Completed early 1863 and sailed from Liverpool on 02 March 1863 under command of Capt. J. Steele and bound for Nassau, Bahamas.
When she was underway due to her high engine power and vibrations her hull plates started to leak, and she had to make a call at Cork for repairs.
After repairs she resumed her voyage and reached Nassau 20 April 1863 without further mishap.
She was the first steel vessel that crossed the Atlantic.
In Nassau she was refitted in a blockade runner, her masts were taken down to the lower section, and were made suitable for look-out station.
She was painted gray.
09 May 1863 she left for her first blockade run bound for Wilmington.
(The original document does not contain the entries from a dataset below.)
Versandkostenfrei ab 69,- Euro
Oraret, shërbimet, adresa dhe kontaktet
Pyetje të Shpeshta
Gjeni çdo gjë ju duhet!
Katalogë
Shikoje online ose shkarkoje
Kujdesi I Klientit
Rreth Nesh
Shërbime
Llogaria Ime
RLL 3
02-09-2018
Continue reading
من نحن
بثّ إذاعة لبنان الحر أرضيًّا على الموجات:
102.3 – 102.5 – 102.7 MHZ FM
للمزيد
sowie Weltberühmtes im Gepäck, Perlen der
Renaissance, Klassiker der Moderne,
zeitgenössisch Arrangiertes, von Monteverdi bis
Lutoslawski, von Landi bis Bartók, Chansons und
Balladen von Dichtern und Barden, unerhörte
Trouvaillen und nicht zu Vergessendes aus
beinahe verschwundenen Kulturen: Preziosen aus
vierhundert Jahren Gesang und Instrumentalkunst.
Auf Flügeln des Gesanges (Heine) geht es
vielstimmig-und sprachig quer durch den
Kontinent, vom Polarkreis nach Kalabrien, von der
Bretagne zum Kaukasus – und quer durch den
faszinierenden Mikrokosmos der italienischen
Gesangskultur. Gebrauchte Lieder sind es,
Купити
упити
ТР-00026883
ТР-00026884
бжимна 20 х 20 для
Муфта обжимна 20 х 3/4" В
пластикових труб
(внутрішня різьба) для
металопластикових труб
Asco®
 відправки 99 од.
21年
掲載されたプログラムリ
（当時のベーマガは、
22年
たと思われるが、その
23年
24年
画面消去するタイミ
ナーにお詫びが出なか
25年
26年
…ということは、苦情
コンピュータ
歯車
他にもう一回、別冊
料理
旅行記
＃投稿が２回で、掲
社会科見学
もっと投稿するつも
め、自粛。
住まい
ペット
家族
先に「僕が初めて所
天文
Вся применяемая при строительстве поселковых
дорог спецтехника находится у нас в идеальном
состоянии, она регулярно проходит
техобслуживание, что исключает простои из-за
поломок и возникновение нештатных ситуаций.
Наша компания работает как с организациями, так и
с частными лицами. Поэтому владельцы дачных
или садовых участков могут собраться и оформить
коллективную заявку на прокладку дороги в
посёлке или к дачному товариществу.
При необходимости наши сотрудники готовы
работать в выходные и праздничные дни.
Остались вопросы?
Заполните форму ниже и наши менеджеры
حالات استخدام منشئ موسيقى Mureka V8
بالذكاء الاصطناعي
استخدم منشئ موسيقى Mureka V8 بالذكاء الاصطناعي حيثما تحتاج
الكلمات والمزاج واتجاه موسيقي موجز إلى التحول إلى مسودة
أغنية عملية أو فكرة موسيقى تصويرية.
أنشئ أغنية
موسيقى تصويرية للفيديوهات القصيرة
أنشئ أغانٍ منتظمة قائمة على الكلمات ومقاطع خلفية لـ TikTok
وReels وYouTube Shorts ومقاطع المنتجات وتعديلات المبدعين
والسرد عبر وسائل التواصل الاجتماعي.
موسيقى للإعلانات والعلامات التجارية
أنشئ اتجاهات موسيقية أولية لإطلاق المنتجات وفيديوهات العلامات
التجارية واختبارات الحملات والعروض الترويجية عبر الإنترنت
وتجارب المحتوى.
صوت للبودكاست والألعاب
Seven more voyages were made from Nassau or Bermuda to Wilmington, N.C.

On her ninth voyage she ran out of luck when on 21 November 1863 in the morning she was sighted by the USA Army Transport FULTON, she was transporting troops from Hilton Head to New York City, she immediately gave chase, later joined by the gunboat GRAND GULF, after a chase of two and a half hours under constant shelling of the two Federal ships the BANSHEE was forced to surrender.
A prize crew was put on board and the BANSHEE was towed north.

12 March 1864 she was purchased from the New York Prize Court by the U.S. Navy and fitted out as a gunboat.
Armament 1 – 100pdr., 2 – 30pdrs. guns.
14 June 1864 Acting Volunteer Lieutenant W.H. Garfield was ordered to take command of the BANSHEE and to proceed to Wilmington, N.C. for duty with the North Atlantic Blockading Squadron.
The BANSHEE served with the North Atlantic Blockading Squadron until 3 January 1865
Taking part in the attack on Fort Fisher on 24 December 1864.
16 January 1865 she joined the Potomac Flotilla.
30 November 1865 sold by the navy for merchant use in New York.

She was renamed J.L.SMALLWOOD, not an owner given, and used in the fruit and cattle transport across the Gulf of Mexico to Cuba.
1867 Sold to N.P Chas Burns and renamed in IRENE, homeport Bahamas.
She was thereafter used in the service to the Bahamas under command of Capt. J.H. Urquhart.
It is believed she survived until 1885, although she may have sunk in a collision in 1868.
1915 Her registration was closed.
Till 1900 under the same name, owners and Captain mentioned in Record of American and Foreign Shipping.

Bahamas 1999 70c sg1171.

Source: Transatlantic Paddle Steamers by H. Philip Spratt. Dictionary of American Fighting Ships.
Lifeline of the Confederacy by Stephen R. Wise.